Page-level text extractions >>
★ ★ ★

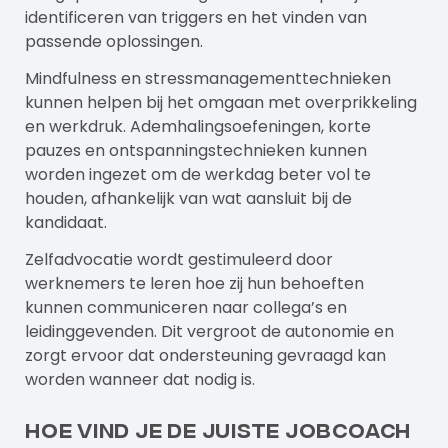
identificeren van triggers en het vinden van
passende oplossingen.
Mindfulness en stressmanagementtechnieken
kunnen helpen bij het omgaan met overprikkeling
en werkdruk. Ademhalingsoefeningen, korte
pauzes en ontspanningstechnieken kunnen
worden ingezet om de werkdag beter vol te
houden, afhankelijk van wat aansluit bij de
kandidaat.
Zelfadvocatie wordt gestimuleerd door
werknemers te leren hoe zij hun behoeften
kunnen communiceren naar collega’s en
leidinggevenden. Dit vergroot de autonomie en
zorgt ervoor dat ondersteuning gevraagd kan
worden wanneer dat nodig is.
Hoe vind je de juiste jobcoach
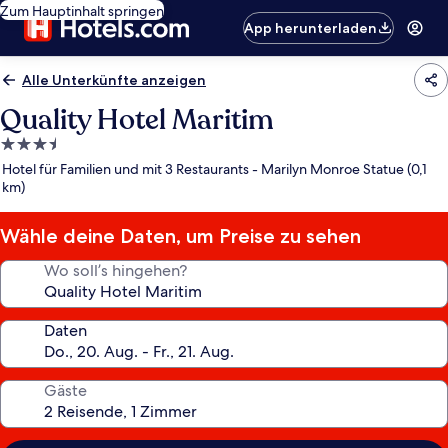
Zum Hauptinhalt springen
App herunterladen
Alle Unterkünfte anzeigen
Quality Hotel Maritim
3.5-
Sterne-
Hotel für Familien und mit 3 Restaurants - Marilyn Monroe Statue (0,1
Unterkunft
km)
Wähle deine Daten, um Preise zu sehen
Wo soll’s hingehen?
Daten
Gäste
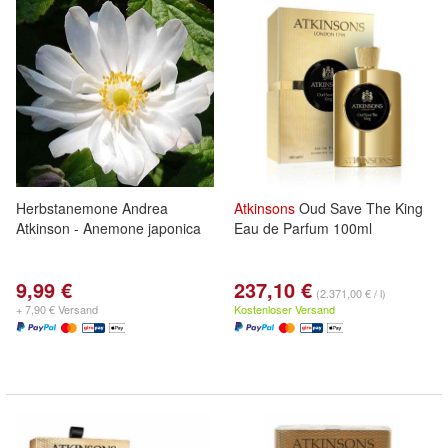
Herbstanemone Andrea
Atkinsons
Oud Save The King
Atkinson - Anemone japonica
Eau de Parfum 100ml
9,99 €
237,10 €
(2.371,00 € / l)
+ 7,90 € Versand
Kostenloser Versand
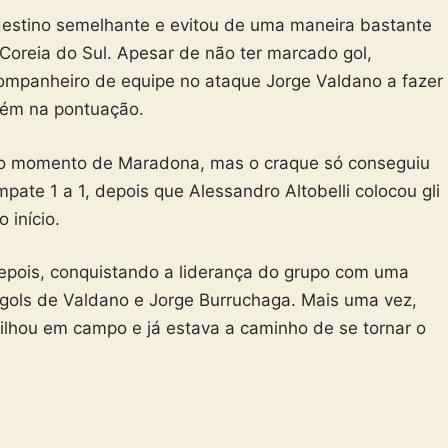
destino semelhante e evitou de uma maneira bastante
 Coreia do Sul. Apesar de não ter marcado gol,
mpanheiro de equipe no ataque Jorge Valdano a fazer
bém na pontuação.
oi o momento de Maradona, mas o craque só conseguiu
pate 1 a 1, depois que Alessandro Altobelli colocou gli
 início.
depois, conquistando a liderança do grupo com uma
os gols de Valdano e Jorge Burruchaga. Mais uma vez,
ilhou em campo e já estava a caminho de se tornar o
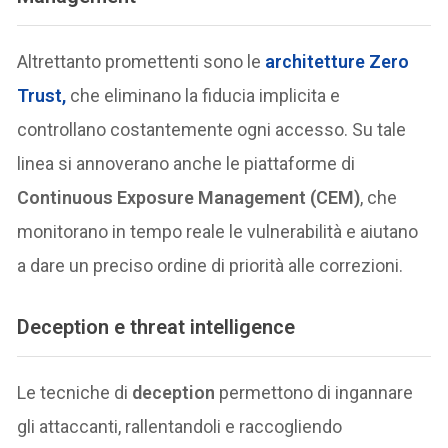
Altrettanto promettenti sono le
architetture
Zero
Trust
,
che eliminano la fiducia implicita e
controllano costantemente ogni accesso. Su tale
linea si annoverano anche le piattaforme di
Continuous Exposure Management (CEM)
, che
monitorano in tempo reale le vulnerabilità e aiutano
a dare un preciso ordine di priorità alle correzioni.
Deception e threat intelligence
Le tecniche di
deception
permettono di ingannare
gli attaccanti, rallentandoli e raccogliendo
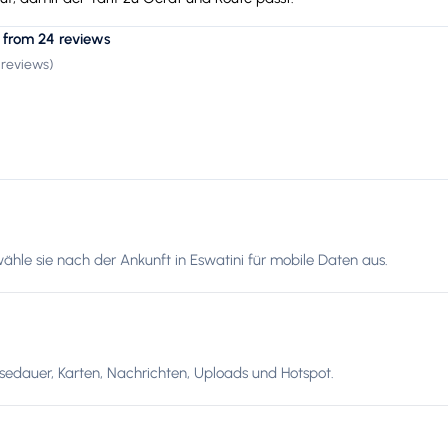
 from 24 reviews
 reviews
)
ähle sie nach der Ankunft in Eswatini für mobile Daten aus.
edauer, Karten, Nachrichten, Uploads und Hotspot.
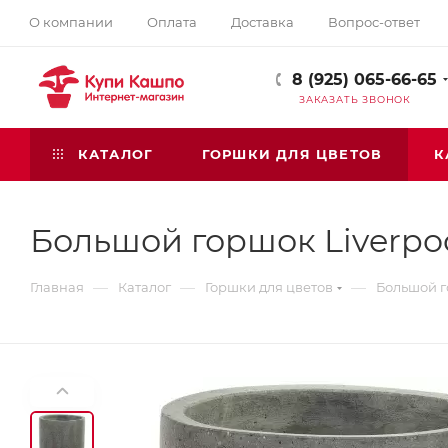
О компании
Оплата
Доставка
Вопрос-ответ
8 (925) 065-66-65
ЗАКАЗАТЬ ЗВОНОК
КАТАЛОГ
ГОРШКИ ДЛЯ ЦВЕТОВ
К
Большой горшок Liverpoo
—
—
—
Главная
Каталог
Горшки для цветов
Большой го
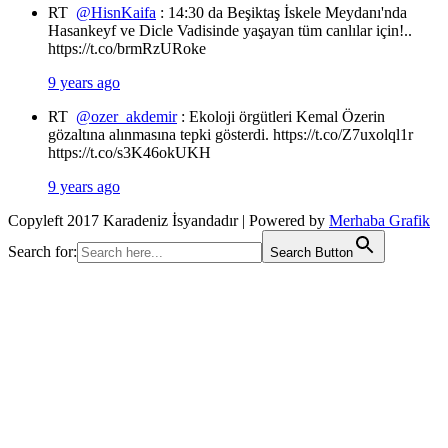
RT
@HisnKaifa
: 14:30 da Beşiktaş İskele Meydanı'nda
Hasankeyf ve Dicle Vadisinde yaşayan tüm canlılar için!..
https://t.co/brmRzURoke
9 years ago
RT
@ozer_akdemir
: Ekoloji örgütleri Kemal Özerin
gözaltına alınmasına tepki gösterdi. https://t.co/Z7uxolql1r
https://t.co/s3K46okUKH
9 years ago
Copyleft 2017 Karadeniz İsyandadır | Powered by
Merhaba Grafik
Search for:
Search Button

★ ★ ★

Problem to work on >> All lines with the word "Большой" must be located in the data and copied.

Task answer >>
Большой горшок Liverpoo
Большой го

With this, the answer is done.